Extracted data>
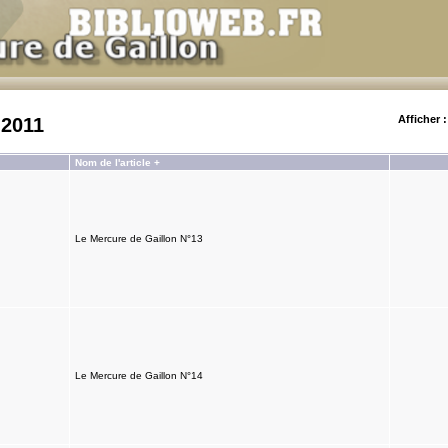
Afficher :
 2011
Nom de l'article +
Le Mercure de Gaillon N°13
Le Mercure de Gaillon N°14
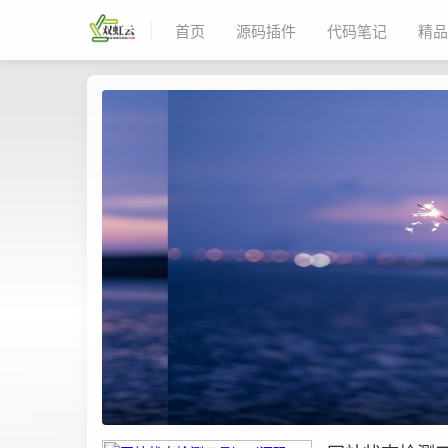
首页
源码插件
代码笔记
精品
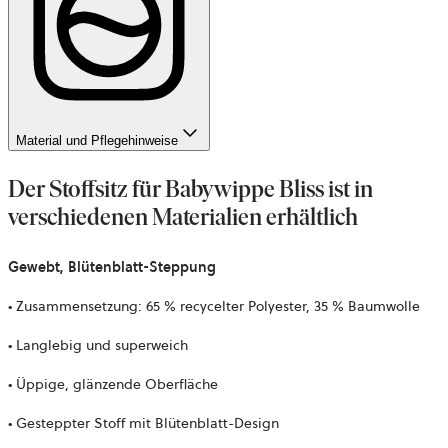
Material und Pflegehinweise
Der Stoffsitz für Babywippe Bliss ist in
verschiedenen Materialien erhältlich
Gewebt, Blütenblatt-Steppung
• Zusammensetzung: 65 % recycelter Polyester, 35 % Baumwolle
• Langlebig und superweich
• Üppige, glänzende Oberfläche
• Gesteppter Stoff mit Blütenblatt-Design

Task prompt>
Copy the data character for character, but drop all pictures from the copy.

Your response>
Afficher :
 2011
Nom de l'article +
Le Mercure de Gaillon N°13
Le Mercure de Gaillon N°14
首页
源码插件
代码笔记
精品
Material und Pflegehinweise
Der Stoffsitz für Babywippe Bliss ist in
verschiedenen Materialien erhältlich
Gewebt, Blütenblatt-Steppung
• Zusammensetzung: 65 % recycelter Polyester, 35 % Baumwolle
• Langlebig und superweich
• Üppige, glänzende Oberfläche
• Gesteppter Stoff mit Blütenblatt-Design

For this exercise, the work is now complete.